I love the holiday season and its traditions. Though my favorite time of year is Spring, there is something comforting and cozy about the change from lighter clothes to sweat shirts and scarves, from last days at the beach or pool and back-to-school shopping, to pumpkins, then turkey dinner, followed by Christmas carols and menorahs. The smells, tastes, sights and sounds call me away for a moment from whatever pressures might pull on me. I am truly grateful for the respite and try to take in as much as I can, because the heavier things of life remain, despite the season.

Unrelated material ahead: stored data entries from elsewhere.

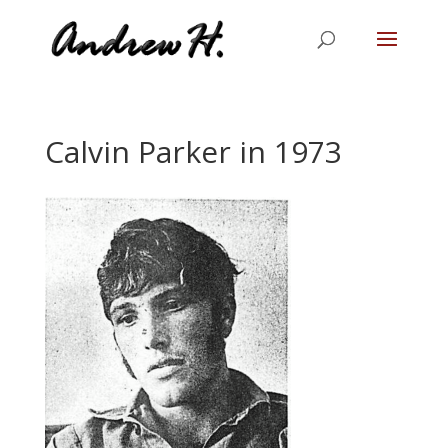
Calvin Parker in 1973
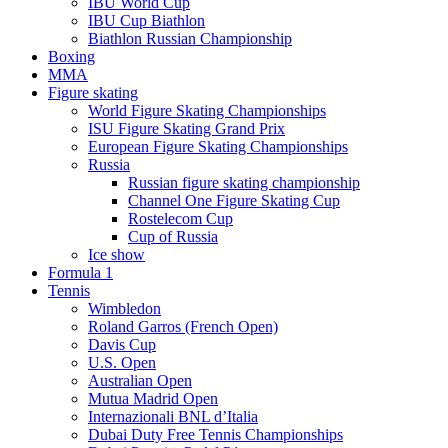
IBU World Cup
IBU Cup Biathlon
Biathlon Russian Championship
Boxing
MMA
Figure skating
World Figure Skating Championships
ISU Figure Skating Grand Prix
European Figure Skating Championships
Russia
Russian figure skating championship
Channel One Figure Skating Cup
Rostelecom Cup
Cup of Russia
Ice show
Formula 1
Tennis
Wimbledon
Roland Garros (French Open)
Davis Cup
U.S. Open
Australian Open
Mutua Madrid Open
Internazionali BNL d’Italia
Dubai Duty Free Tennis Championships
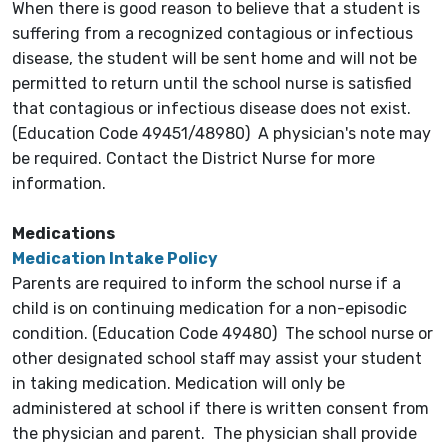
When there is good reason to believe that a student is
suffering from a recognized contagious or infectious
disease, the student will be sent home and will not be
permitted to return until the school nurse is satisfied
that contagious or infectious disease does not exist.
(Education Code 49451/48980) A physician's note may
be required. Contact the District Nurse for more
information.
Medications
Medication Intake Policy
Parents are required to inform the school nurse if a
child is on continuing medication for a non-episodic
condition. (Education Code 49480) The school nurse or
other designated school staff may assist your student
in taking medication. Medication will only be
administered at school if there is written consent from
the physician and parent. The physician shall provide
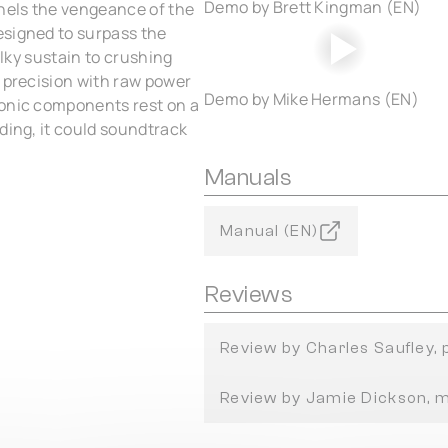
Demo by Brett Kingman (EN)
nnels the vengeance of the
esigned to surpass the
ilky sustain to crushing
s precision with raw power
Demo by Mike Hermans (EN)
sonic components rest on a
ding, it could soundtrack
Manuals
Manual (EN)
Reviews
Review by Charles Saufley,
Review by Jamie Dickson, 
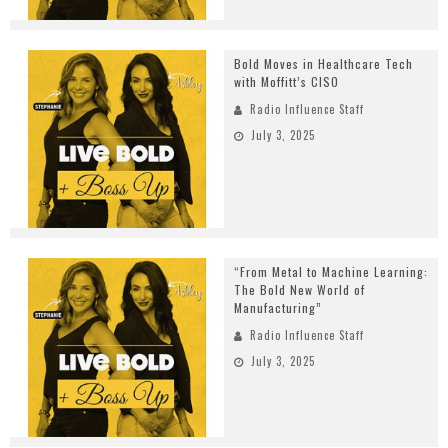
Bold Moves in Healthcare Tech
with Moffitt’s CISO
Radio Influence Staff
July 3, 2025
“From Metal to Machine Learning:
The Bold New World of
Manufacturing”
Radio Influence Staff
July 3, 2025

I found myself praying this morning for 2 young adults…I pray for them often. I asked for healing, for encouragement, for forgiveness in their hearts, for no depression or anxiety TODAY, NOW!!! Sometimes I get tired and discouraged with how long I have been praying these same prayers for these same two people. Because I care so deeply for them, some days I am the one who needs prayers for these same things as I fight my own mental and spiritual battle. It is difficult to watch people I care about suffer, both from things that are not their fault, and things that they have done or not done which enhance their difficulties.
But fortunately, I have come a long way in my own journey. Now, when I become overwhelmed by their circumstances or my concern for them, I usually end up simply praying or meditating, “God, your will be done”. Once I read in a story that your will be done is the “prayer that never fails”. I liked that…it is now where I often go. I know for me, that prayer usually brings me to a place of peace and relief.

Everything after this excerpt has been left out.